Ordeal of re-registering non-Karnataka vehicles

Thousands of people come to Bangalore in search of jobs every year. They bring along their two-wheelers and four-wheelers, all registered in their native states. But this is the easy part. The nightmare begins when they are required to re-register their vehicles and pay the hefty Life Time Tax (LTT). 

Rough estimates by the state transport department indicate that annually, about 10,000 to 12,000 outstation vehicles of all hues are brought into the City. With huge inward migration in search of jobs and greener pastures, this number is only growing.

With big numbers has come big problems. Ask any outsider about their ordeal of getting their vehicle registration numbers converted to “KA” numbers, and hear about their zillion visits to the concerned Regional Transport Offices (RTOs) to get the paperworks dones. 

This is despite the claims made by RTO officials that transfer and re-registration is a simple process and requires only the invoice of the vehicle to determine its cost, a No Objection Certificate (NOC) from the owner’s home state and the registration certificate as proof of the vehicle’s age.But the process is anything but a cakewalk, notes Shameek S, an IT professional who had a job transfer from Gurgaon to Bangalore. “I came here in 2013, bringing along my Wagon R to tackle the commuter woes in a new city. Before coming here, I browsed the internet to learn about the procedure for an outstation vehicle to get registered. I thought I will manage to get it done,” he recalls.

That preparation was barely enough. “Only after coming here did I realise how cumbersome it is to go through the process. I went thrice to the concerned RTO. Each time they would ask me for some documents or its verification. After three visits, I decided to pay the agent and get it done. I paid him Rs 2,000 additionally and finally managed to get my number changed after a long wait.” 

Senior transport department officials assert that the process has long been simplified and if all the documents are in order, it should not take more than a day to complete the formalities at the RTO. However, officials do admit that due to heavy rush at the RTOs, people have to stand in queue some time for hours to get it done. This is attributed to the workload in the RTOs.

Those who are on a transit in the City can pay the LTT according to the rules and get a refund at the time of leaving. An outstation vehicle, the officials say, can get the registration number changed to a Karnataka number within 12 months.

But this explanation is a far cry from the bitter reality, notes Gaurav, an engineering student from Bihar now in Bangalore. “I had brought my bike from my hometown. I thought since I have to be here for another five years, it is better to get the number converted. A lot of my seniors in the college had also told me about how the outstation vehicles get targeted by the traffic cops.”
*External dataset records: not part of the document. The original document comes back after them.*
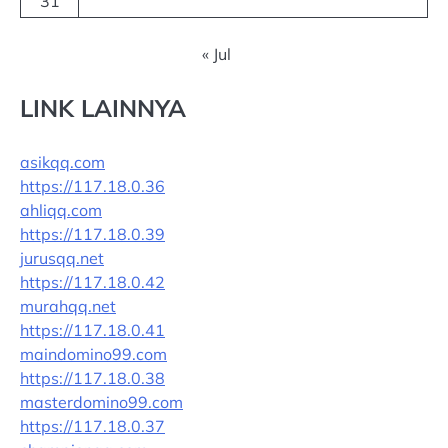
31
« Jul
LINK LAINNYA
asikqq.com
https://117.18.0.36
ahliqq.com
https://117.18.0.39
jurusqq.net
https://117.18.0.42
murahqq.net
https://117.18.0.41
maindomino99.com
https://117.18.0.38
masterdomino99.com
https://117.18.0.37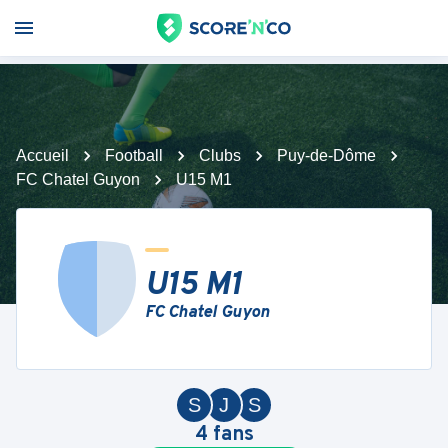
Accueil
Football
Clubs
Puy-de-Dôme
FC Chatel Guyon
U15 M1
U15 M1
FC Chatel Guyon
S
J
S
4
fans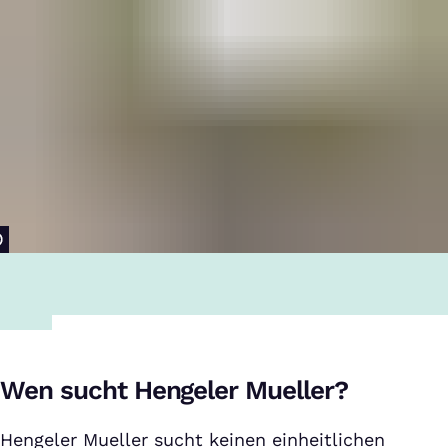
Wen sucht Hengeler Mueller?
Hengeler Mueller sucht keinen einheitlichen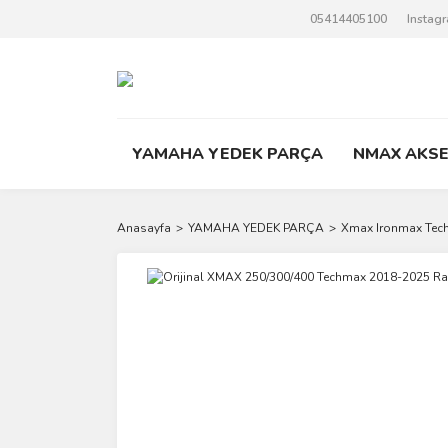
05414405100
Instag
YAMAHA YEDEK PARÇA
NMAX AKS
Anasayfa
YAMAHA YEDEK PARÇA
Xmax Ironmax Tec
So he went to the RTO in Indiranagar with all the required documents. All the papers were in order, since the bike was only a year old. “But once inside, I felt I was totally lost as there was nobody who was willing to guide me through the process in any of the counters. I was asked to come the next day by the time I figured out on how to go about it. The next day I reached in the afternoon, and I was told that since the amount of tax to be paid is on the higher side I had to get a Demand Draft made. Only after my third visit did I get the work done, that too after asking here and there and after much running around.”